In welche Richtung zeigt denn dein vektor? Was ist sein skalar?


----------



## mrBrown (18. Jun 2017)

Feeder hat gesagt.:


> Wie soll den die Vector Klasse aussehen? Hatte sie mittlerweile abgeändert:


Du solltest *kein* `extends Point` nutzen. Das ist nur eine riesen Fehlerquelle.



thecain hat gesagt.:


> In welche Richtung zeigt denn dein vektor? Was ist dein skalar?


Bezieht sich das auf die Vektor-Klasse oder auf den gesamten Code?


----------



## Feeder (18. Jun 2017)

mrBrown hat gesagt.:


> Du solltest *kein* `extends Point` nutzen. Das ist nur eine riesen Fehlerquelle.
> 
> 
> Bezieht sich das auf die Vektor-Klasse oder auf den gesamten Code?
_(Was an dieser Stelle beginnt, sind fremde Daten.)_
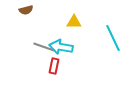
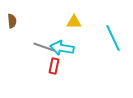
brown semicircle: moved 14 px left, 11 px down; rotated 80 degrees counterclockwise
cyan arrow: moved 1 px right, 1 px down
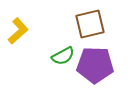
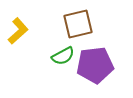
brown square: moved 12 px left
purple pentagon: rotated 9 degrees counterclockwise
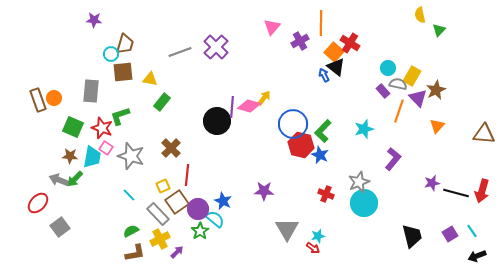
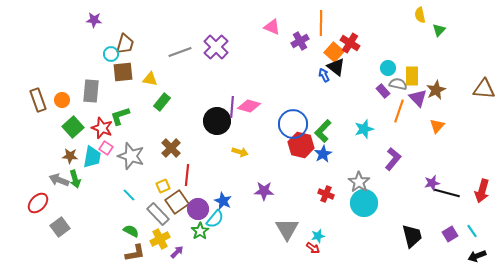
pink triangle at (272, 27): rotated 48 degrees counterclockwise
yellow rectangle at (412, 76): rotated 30 degrees counterclockwise
orange circle at (54, 98): moved 8 px right, 2 px down
yellow arrow at (264, 98): moved 24 px left, 54 px down; rotated 70 degrees clockwise
green square at (73, 127): rotated 25 degrees clockwise
brown triangle at (484, 134): moved 45 px up
blue star at (320, 155): moved 3 px right, 1 px up; rotated 18 degrees clockwise
green arrow at (75, 179): rotated 60 degrees counterclockwise
gray star at (359, 182): rotated 15 degrees counterclockwise
black line at (456, 193): moved 9 px left
cyan semicircle at (215, 219): rotated 90 degrees clockwise
green semicircle at (131, 231): rotated 56 degrees clockwise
Ich stehe stets offen für jeden Verbesserungsvorschlag


----------



## Feeder (18. Jun 2017)

thecain hat gesagt.:


> In welche Richtung zeigt denn dein vektor? Was ist sein skalar?


Hmm, benötigte ich bis jetzt noch nicht... Ich werde es mal einschreiben...


----------



## Feeder (18. Jun 2017)

Habe die Vector Klasse erstmal überschrieben...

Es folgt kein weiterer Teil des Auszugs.